▶ **Work request**: All that is wanted is the line with "nordic (550, 599)" and each line after it to the end of the data below, set down exactly and without pictures.

▶ **Input material**:
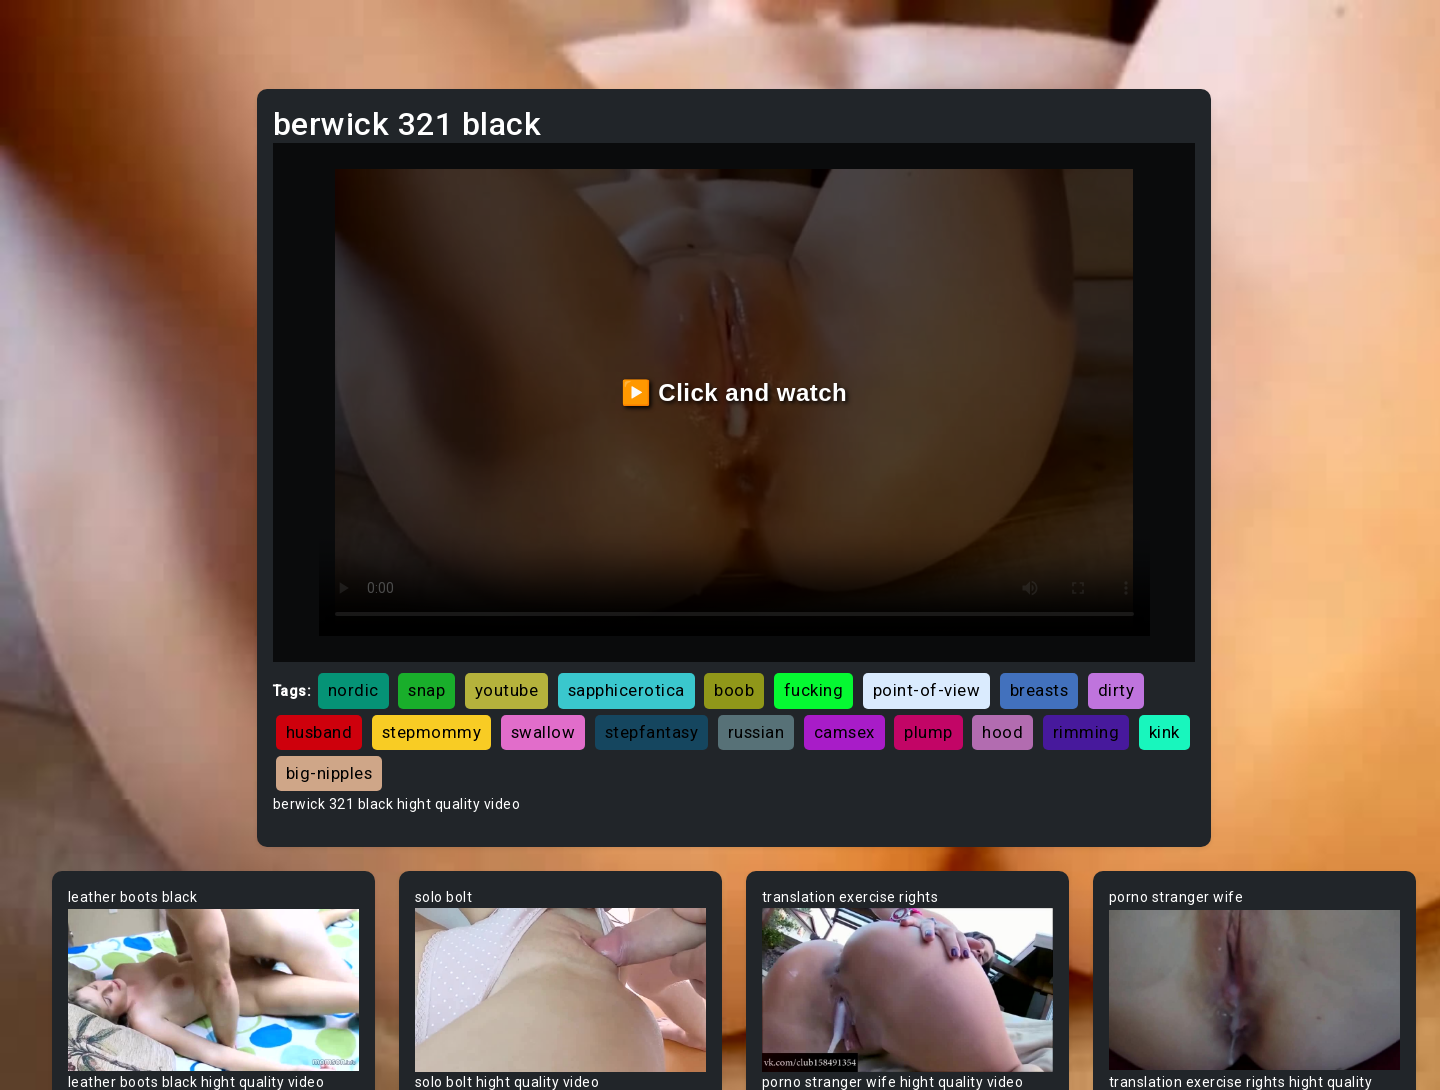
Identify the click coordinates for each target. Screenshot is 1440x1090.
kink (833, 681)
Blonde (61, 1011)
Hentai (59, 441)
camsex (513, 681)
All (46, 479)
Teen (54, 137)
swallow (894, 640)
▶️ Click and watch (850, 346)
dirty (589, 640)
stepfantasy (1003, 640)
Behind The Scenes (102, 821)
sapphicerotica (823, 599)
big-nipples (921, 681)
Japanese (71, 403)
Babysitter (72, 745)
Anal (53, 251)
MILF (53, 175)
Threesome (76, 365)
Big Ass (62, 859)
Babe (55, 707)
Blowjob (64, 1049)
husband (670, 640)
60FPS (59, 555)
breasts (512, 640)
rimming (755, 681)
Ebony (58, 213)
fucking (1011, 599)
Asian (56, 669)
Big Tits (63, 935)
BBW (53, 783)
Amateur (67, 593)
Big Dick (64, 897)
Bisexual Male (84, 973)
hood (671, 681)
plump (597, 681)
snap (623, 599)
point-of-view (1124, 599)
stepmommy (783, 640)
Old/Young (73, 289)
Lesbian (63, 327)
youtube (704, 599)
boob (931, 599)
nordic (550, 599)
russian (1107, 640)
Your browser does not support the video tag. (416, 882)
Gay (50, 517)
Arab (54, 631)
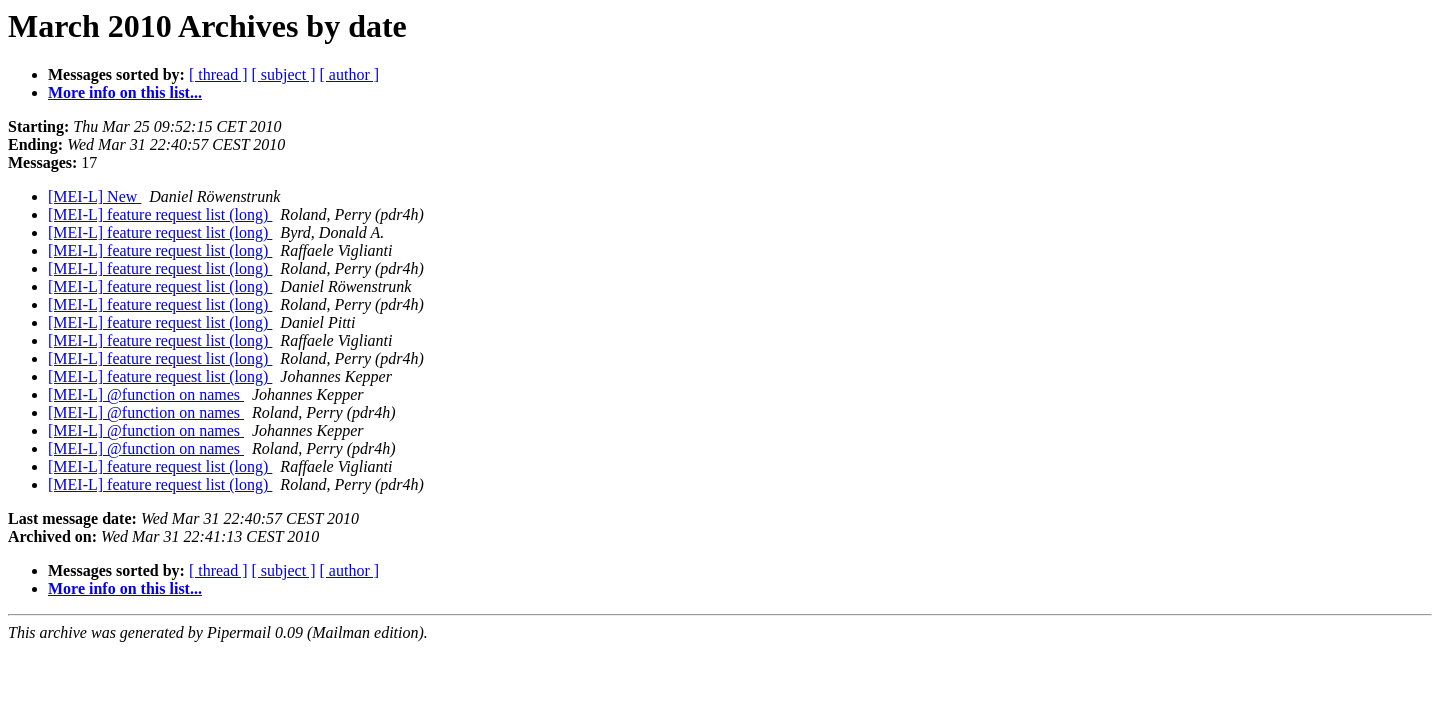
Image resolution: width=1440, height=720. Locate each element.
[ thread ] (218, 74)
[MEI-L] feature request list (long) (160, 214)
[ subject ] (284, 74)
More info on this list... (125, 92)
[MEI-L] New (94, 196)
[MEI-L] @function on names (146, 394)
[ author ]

▶ **Exercise output**:
nordic (550, 599)
russian (1107, 640)
Your browser does not support the video tag. (416, 882)
Gay (50, 517)
Arab (54, 631)
Image resolution: width=1440, height=720. Locate each element.
[ thread ] (218, 74)
[MEI-L] feature request list (long) (160, 214)
[ subject ] (284, 74)
More info on this list... (125, 92)
[MEI-L] New (94, 196)
[MEI-L] @function on names (146, 394)
[ author ]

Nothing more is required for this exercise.